Cline and Copilot succeeded on the most tasks. However, Copilot required careful management of the context for it to be able to succeed, sometimes needing to load the whole workspace into the context for good results, whereas Cline loads context automatically with its agentic functionality.

Also, Cline did impressively well at implementing the large feature without any adjustment required.

Deep-Cody has good UX and seems very promising, but ultimately fell slightly short.

Overall, Cline was the most pleasant to work with, exemplifying the passive nature of CHOP — just write what you want to do, click Approve a bunch of times, read the diff, and be done.

Additional Notes/Comparisons

Some more detailed comparisons and points of interest:

Building Context

Both Cline and Deep-Cody have the ability to automatically decide what parts of the project should be added to the context, whereas Copilot and Cody require the user to manually choose which files to add, and produce bad results if relevant information isn’t included.

Copilot requires the user to manually add relevant files to the context. Or, it works fairly well if you just drop in @workspace to add the whole workspace to the context, but it’s quite slow.

Cline asks permission to read whole files that it thinks might be relevant, explaining why it wants access to each file.

Cody requires the user to manually add relevant files to the context.

Deep-Cody uses a code search to decide what chunks of files should be added to the context. This seems to work fairly well, but not quite as well as Cline’s approach. I believe it’s because Deep-Cody extracts specific, relevant blocks of code only, whereas Cline reads whole files, which provides more, well, context.

User experience

Copilot has a very polished-looking interface, but requires more effort from the user when actually applying the suggested changes. The user has to make sure to open the right file before applying changes, accept each “chunk” individually, and Copilot also will not automatically name or save newly created files. This adds a lot of overhead for the more complicated changes.

Although Cline has the least refined-looking interface, it actually tends to be the most intuitive and require the least clicks. You pretty much just click “Approve” over and over again, and then it’s done.

Cody and Deep-Cody have the same interface. They do better than Copilot in that you only need to click Apply once per file change, without needing to open that file first. Similar to Cline, you just need to scroll through and click Apply a bunch of times. But they seem to struggle a bit with creating new files; the new files frequently have the wrong name or folder path, requiring the user to create or move them manually. I’m not sure if that’s a widespread problem or just something with my particular codebase.

Self-correction

Copilot and (non-Deep) Cody do not include any agentic capabilities or self-correction that I can see.

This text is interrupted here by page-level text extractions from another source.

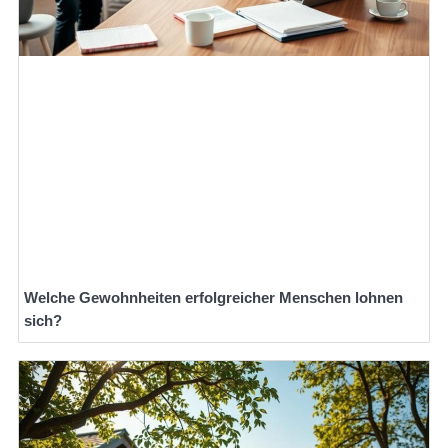
Welche Gewohnheiten erfolgreicher Menschen lohnen
sich?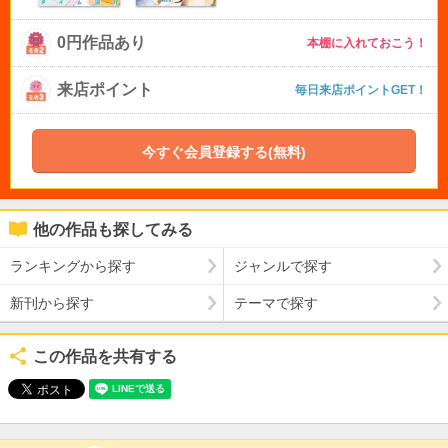
0円作品あり
本棚に入れておこう！
来店ポイント
毎日来店ポイントGET！
今すぐ会員登録する(無料)
他の作品も探してみる
ランキングから探す
ジャンルで探す
新刊から探す
テーマで探す
この作品を共有する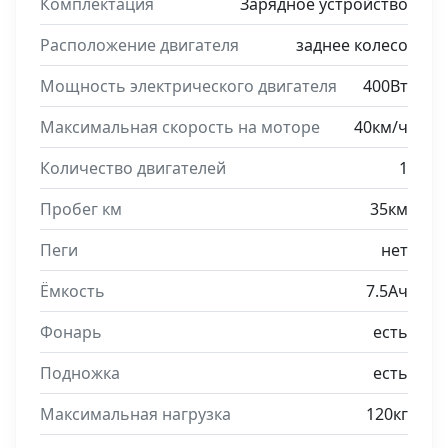
Комплектация
Зарядное устройство
Расположение двигателя
заднее колесо
Мощность электрического двигателя
400Вт
Максимальная скорость на моторе
40км/ч
Количество двигателей
1
Пробег км
35км
Пеги
нет
Ёмкость
7.5Ач
Фонарь
есть
Подножка
есть
Максимальная нагрузка
120кг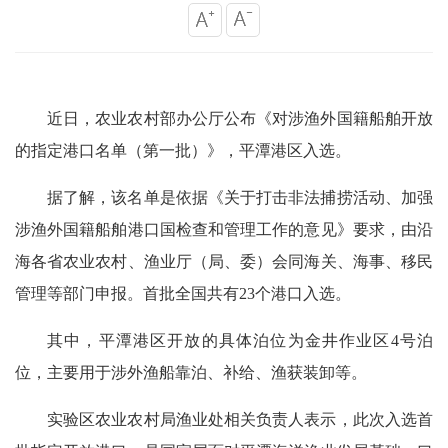
近日，农业农村部办公厅公布《对涉渔外国籍船舶开放
的指定港口名单（第一批）》，平潭港区入选。
据了解，该名单是依据《关于打击非法捕捞活动、加强
涉渔外国籍船舶港口国检查和管理工作的意见》要求，由沿
海各省农业农村、渔业厅（局、委）会同海关、海事、移民
管理等部门申报。首批全国共有23个港口入选。
其中，平潭港区开放的具体泊位为金井作业区4号泊
位，主要用于涉外渔船靠泊、补给、渔获装卸等。
实验区农业农村局渔业处相关负责人表示，此次入选首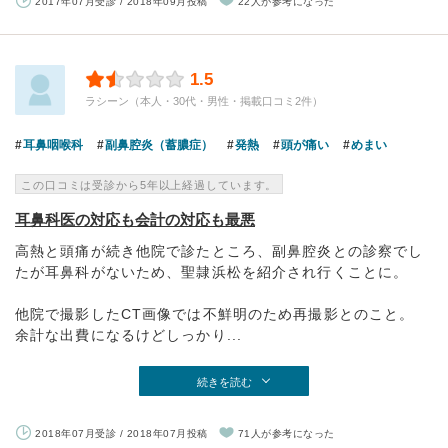
2017年07月受診 / 2018年09月投稿
22人が参考になった
1.5
ラシーン（本人・30代・男性・掲載口コミ2件）
耳鼻咽喉科
副鼻腔炎（蓄膿症）
発熱
頭が痛い
めまい
この口コミは受診から5年以上経過しています。
耳鼻科医の対応も会計の対応も最悪
高熱と頭痛が続き他院で診たところ、副鼻腔炎との診察でし
たが耳鼻科がないため、聖隷浜松を紹介され行くことに。
他院で撮影したCT画像では不鮮明のため再撮影とのこと。
余計な出費になるけどしっかり...
続きを読む
2018年07月受診 / 2018年07月投稿
71人が参考になった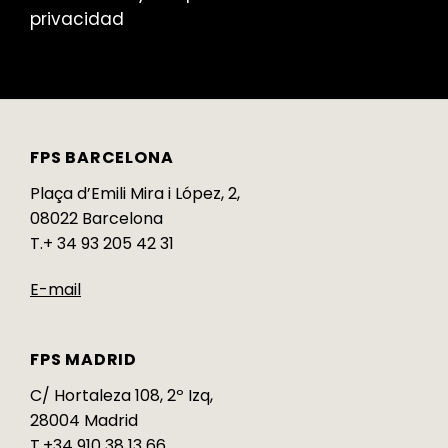
privacidad
FPS BARCELONA
Plaça d’Emili Mira i López, 2,
08022 Barcelona
T.+ 34 93 205 42 31
E-mail
FPS MADRID
C/ Hortaleza 108, 2º Izq,
28004 Madrid
T.+34 910 38 13 66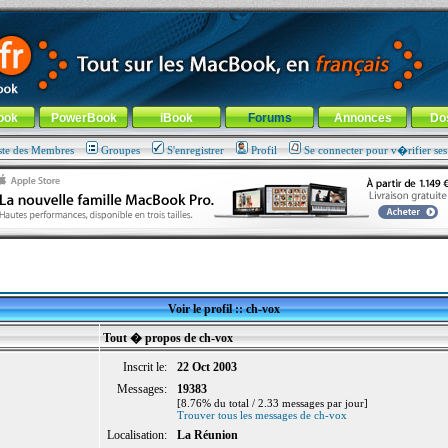
ade !
général
-
Aller au menu de la rubrique
ook
PowerBook
iBook
Forums
Annonces
Do
ste des Membres
Groupes
S'enregistrer
Profil
Se connecter pour v�rifier se
Voir le profil :: ch-vox
Tout � propos de ch-vox
Inscrit le:
22 Oct 2003
Messages:
19383
[8.76% du total / 2.33 messages par jour]
Trouver tous les messages de ch-vox
Localisation:
La Réunion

Cline is the only one of the tested extensions that will automatically self-correct out of the box. It “sees” and addresses Problems in VS Code — like TS compile errors — automatically, and it also automatically runs and fixes tests. You can configure whether approval is required for each step.

Deep-Cody might get there as they improve their agentic capabilities but in the meantime you still need to copy/paste test results and manually select/resolve problems.

Notably, I have terminal permissions disabled for Deep-Cody because it requires an experimental flag; also, it’s not documented whether I’ll get to see/approve commands before they’re automatically run. Perhaps with terminal permissions enabled, Deep-Cody would run tests automatically too.

Pricing / API access

Copilot and Cody (including Deep Cody) both have a limited number of available models and operate on a subscription basis (a fixed monthly rate for a “Pro plan” with unlimited queries).

The Pro plan for Copilot is $10/mo, and for Cody is $9/mo.

Cline can use any compatible backend (including locally run models) and requires an API key for a 3rd party service instead of offering a subscription.

When used with Anthropic API (Claude 3.5 Sonnet), you are charged per API request. The four tests above cost $0.19, $0.20, $0.17, and $0.43 respectively, for a total of $0.99 across all four tests.